Alternative schema syntax

JSON schema's can be time-consuming to construct by hand. LLM also supports a concise alternative syntax for specifying a schema.

A simple schema for an object with two string properties called name and bio looks like this:

name, bio

You can include type information by adding a type indicator after the property name, separated by a space.

name, bio, age int

Supported types are int for integers, float for floating point numbers, str for strings (the default) and bool for true/false booleans.

To include a description of the field to act as a hint to the model, add one after a colon:

name: the person's name, age int: their age, bio: a short bio

If your schema is getting long you can switch from comma-separated to newline-separated, which also allows you to use commas in those descriptions:

name: the person's name
age int: their age
bio: a short bio, no more than three sentences

This format is supported by the --schema option.
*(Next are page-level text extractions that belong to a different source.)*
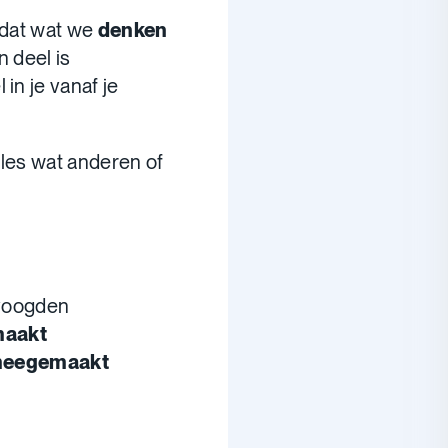
 dat wat we
denken
n deel is
 in je vanaf je
lles wat anderen of
 voogden
aakt
eegemaakt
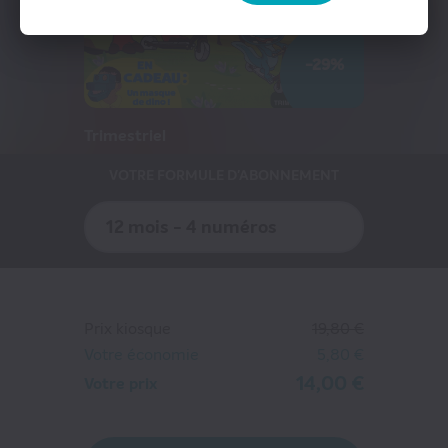
Presse Professionnelle
eZily - Votre Kiosque numérique
-29%
Coffrets et cartes cadeaux magazines
Trimestriel
VOTRE FORMULE D'ABONNEMENT
12 mois - 4 numéros
Prix kiosque
19,80 €
Votre économie
5,80 €
14,00 €
Votre prix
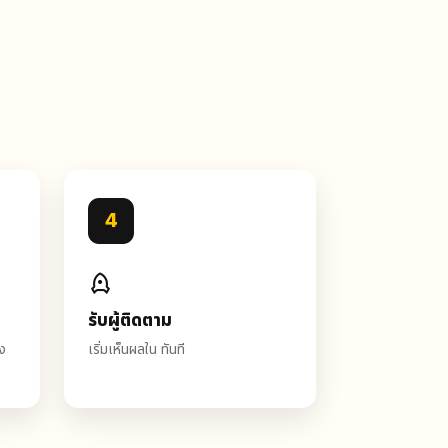
4
รับผู้ติดตาม
ง
เริ่มเห็นผลใน ทันที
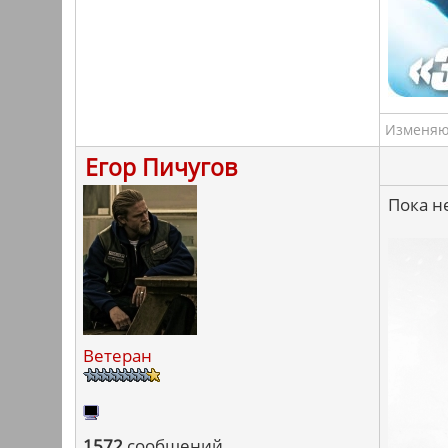
Изменяю 
Егор Пичугов
Пока н
Ветеран
1572
сообщений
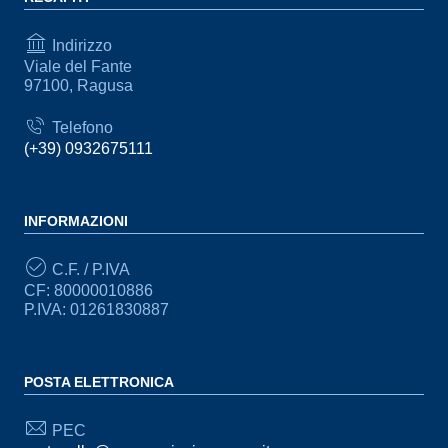
Indirizzo
Viale del Fante
97100, Ragusa
Telefono
(+39) 0932675111
INFORMAZIONI
C.F. / P.IVA
CF: 80000010886
P.IVA: 01261830887
POSTA ELETTRONICA
PEC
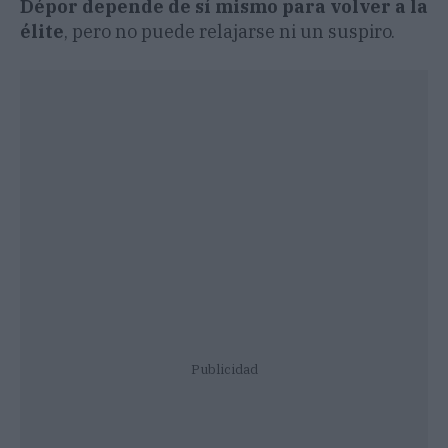
Dépor depende de sí mismo para volver a la
élite
, pero no puede relajarse ni un suspiro.
Publicidad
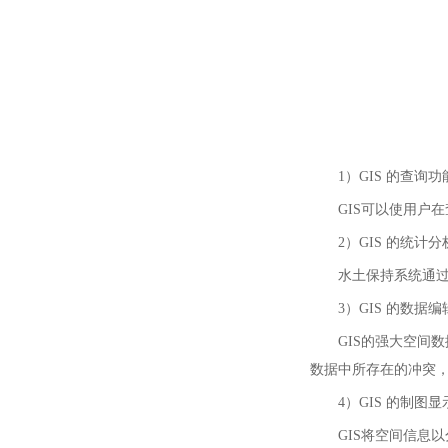
1）GIS 的查询功
GIS可以使用户在
2）GIS 的统计分
水土保持系统通过G
3）GIS 的数据编
GIS的强大空间数
数据中所存在的冲突
4）GIS 的制图显
GIS将空间信息以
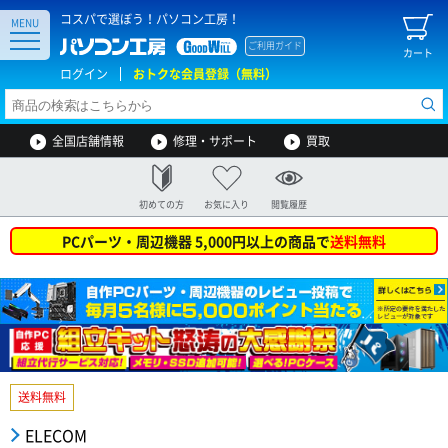
コスパで選ぼう！パソコン工房！
MENU
ご利用ガイド
カート
ログイン
おトクな会員登録（無料）
全国店舗情報
修理・サポート
買取
初めての方
お気に入り
閲覧履歴
PCパーツ・周辺機器 5,000円以上の商品で
送料無料
送料無料
ELECOM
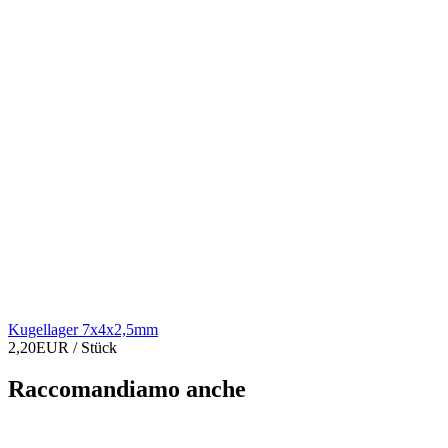
Kugellager 7x4x2,5mm
2,20EUR
/ Stück
Raccomandiamo anche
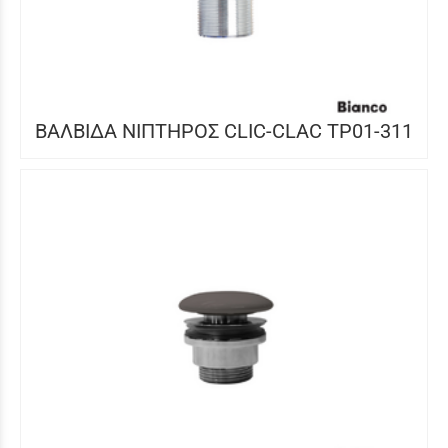
ΒΑΛΒΙΔΑ ΝΙΠΤΗΡΟΣ CLIC-CLAC TP01-311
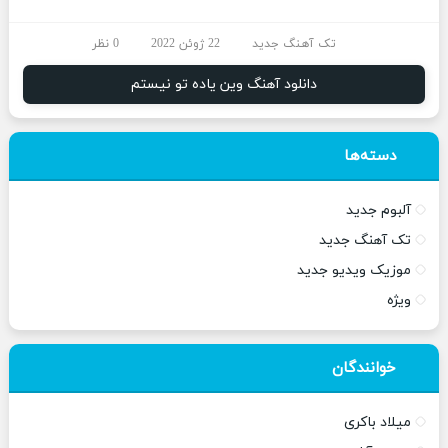
تک آهنگ جدید
22 ژوئن 2022
0 نظر
دانلود آهنگ وین یاده تو نیستم
دسته‌ها
آلبوم جدید
تک آهنگ جدید
موزیک ویدیو جدید
ویژه
خوانندگان
میلاد باکری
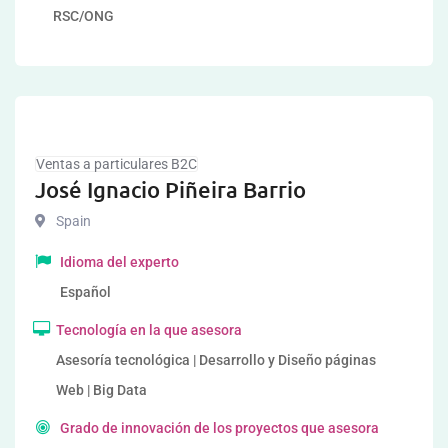
RSC/ONG
Ventas a particulares B2C
José Ignacio Piñeira Barrio
Spain
Idioma del experto
Español
Tecnología en la que asesora
Asesoría tecnológica | Desarrollo y Diseño páginas
Web | Big Data
Grado de innovación de los proyectos que asesora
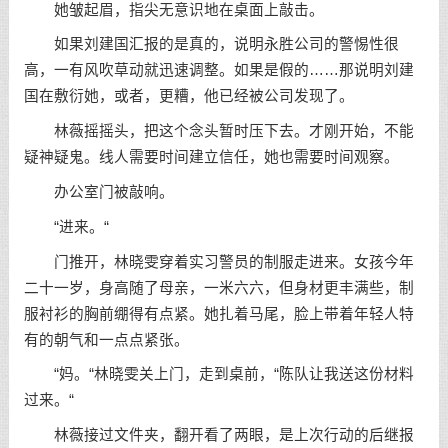
她皱起眉，指尖无意识地在桌面上敲击。
如果刘建国汇报的是真的，说明永胜公司的警惕性很
高，一有风吹草动就迅速调整。如果是假的……那说明刘建
国在敷衍她，或者，更糟，他已经被公司发现了。
林薇摇摇头，把这个念头暂时压下去。才刚开始，不能
疑神疑鬼。线人需要时间建立信任，她也需要时间观察。
办公室门被敲响。
“进来。“
门推开，林晓雯穿着实习警员的制服走进来。女孩今年
二十一岁，身高随了母亲，一米六六，但身材更丰满些，制
服衬衫的胸前绷得有点紧。她扎着马尾，脸上带着年轻人特
有的朝气和一点点紧张。
“妈。“林晓雯关上门，走到桌前，“陈队让我送这份材料
过来。“
林薇接过文件夹，翻开看了两眼，是上次行动的后继报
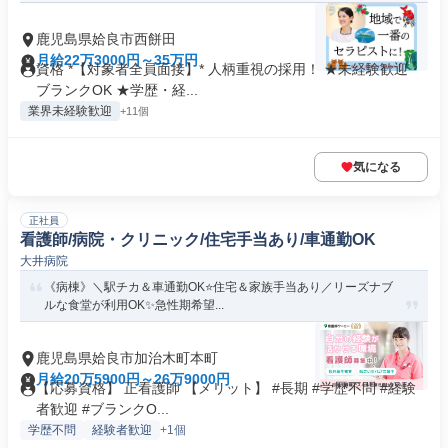
鹿児島県姶良市西餅田
月給22万3000円～35万円
資格 *【対象者全員面接】* 人柄重視の採用！ ★未経験歓迎・
ブランクOK ★学歴・経...
業界未経験歓迎
+11個
気になる
正社員
看護師/病院・クリニック/住宅手当あり/車通勤OK
大井病院
《病棟》＼駅チカ＆車通勤OK⭐住宅＆家族手当あり／リーズナブ
ルな食堂が利用OK✨急性期希望...
鹿児島県姶良市加治木町本町
月給20万5900円～26万9000円
【応募資格】 正看護師 【メリット】 #長期 #学歴不問 #経験
者歓迎 #ブランクO...
学歴不問
経験者歓迎
+1個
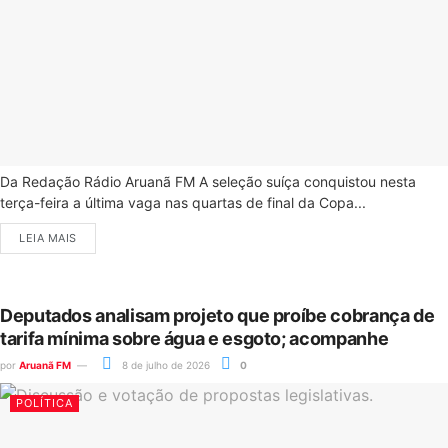
Da Redação Rádio Aruanã FM A seleção suíça conquistou nesta
terça-feira a última vaga nas quartas de final da Copa...
LEIA MAIS
Deputados analisam projeto que proíbe cobrança de
tarifa mínima sobre água e esgoto; acompanhe
por
Aruanã FM
8 de julho de 2026
0
POLÍTICA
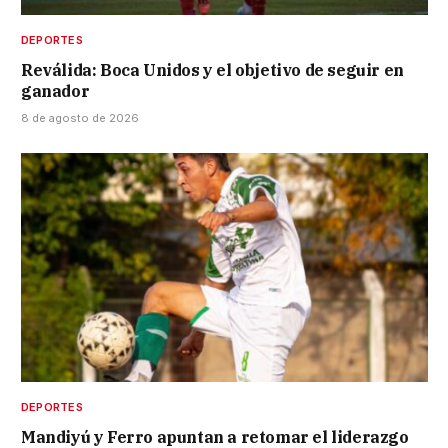
DEPORTES
Reválida: Boca Unidos y el objetivo de seguir en
ganador
8 de agosto de 2026
DEPORTES
Mandiyú y Ferro apuntan a retomar el liderazgo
The format will be detected any time you provide a string with at least one space that doesn't start with a { (indicating JSON):

llm --schema 'name,description,fave_toy' 'invent a dog'

To return multiple items matching your schema, use the --schema-multi option. This is equivalent to using --schema with a JSON schema that specifies an items key containing multiple objects.

llm --schema-multi 'name,description,fave_toy' 'invent 3 dogs'

The Python utility function llm.utils.build_json_schema(schema) can be used to convert this syntax into the equivalent JSON schema dictionary.